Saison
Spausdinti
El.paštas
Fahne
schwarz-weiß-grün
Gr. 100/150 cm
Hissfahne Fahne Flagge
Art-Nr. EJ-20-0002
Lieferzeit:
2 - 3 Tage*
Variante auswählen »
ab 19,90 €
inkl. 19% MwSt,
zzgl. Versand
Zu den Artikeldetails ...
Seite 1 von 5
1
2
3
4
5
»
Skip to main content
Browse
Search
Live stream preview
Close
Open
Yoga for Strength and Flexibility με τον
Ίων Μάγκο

☆ ☆ ☆ ☆

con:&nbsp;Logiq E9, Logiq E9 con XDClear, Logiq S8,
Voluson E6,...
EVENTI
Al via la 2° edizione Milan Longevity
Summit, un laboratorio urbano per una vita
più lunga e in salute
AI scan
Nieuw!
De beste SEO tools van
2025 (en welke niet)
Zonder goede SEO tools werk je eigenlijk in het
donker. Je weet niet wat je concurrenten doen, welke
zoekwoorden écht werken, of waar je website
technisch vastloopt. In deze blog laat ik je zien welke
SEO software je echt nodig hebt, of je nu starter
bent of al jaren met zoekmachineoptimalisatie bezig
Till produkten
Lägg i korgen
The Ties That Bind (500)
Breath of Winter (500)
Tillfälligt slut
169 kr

☆ ☆ ☆ ☆

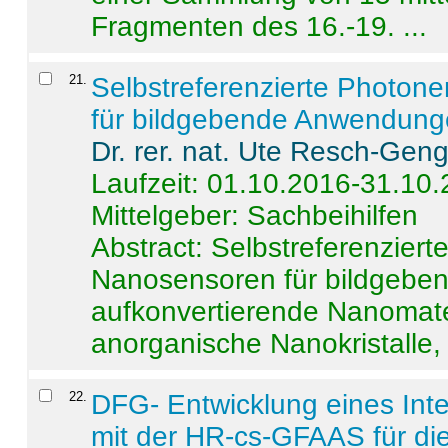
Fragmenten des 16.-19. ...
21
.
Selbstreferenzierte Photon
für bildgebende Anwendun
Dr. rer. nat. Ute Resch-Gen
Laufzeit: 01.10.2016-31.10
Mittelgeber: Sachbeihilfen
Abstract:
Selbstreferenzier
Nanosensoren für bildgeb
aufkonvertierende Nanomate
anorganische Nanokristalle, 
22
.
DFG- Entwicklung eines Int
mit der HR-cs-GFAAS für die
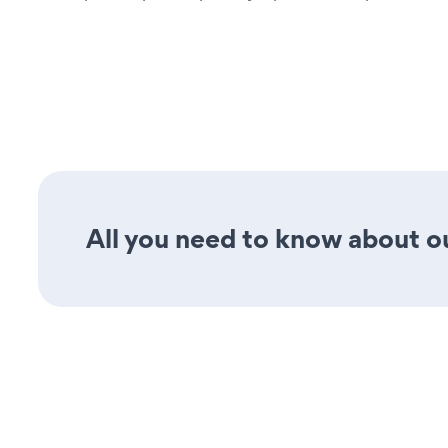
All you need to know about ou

☆ ☆ ☆ ☆

Activity –
Search the preceding listing for the word "niet" and pull out every line that holds it.

Completed task –
2025 (en welke niet)
donker. Je weet niet wat je concurrenten doen, welke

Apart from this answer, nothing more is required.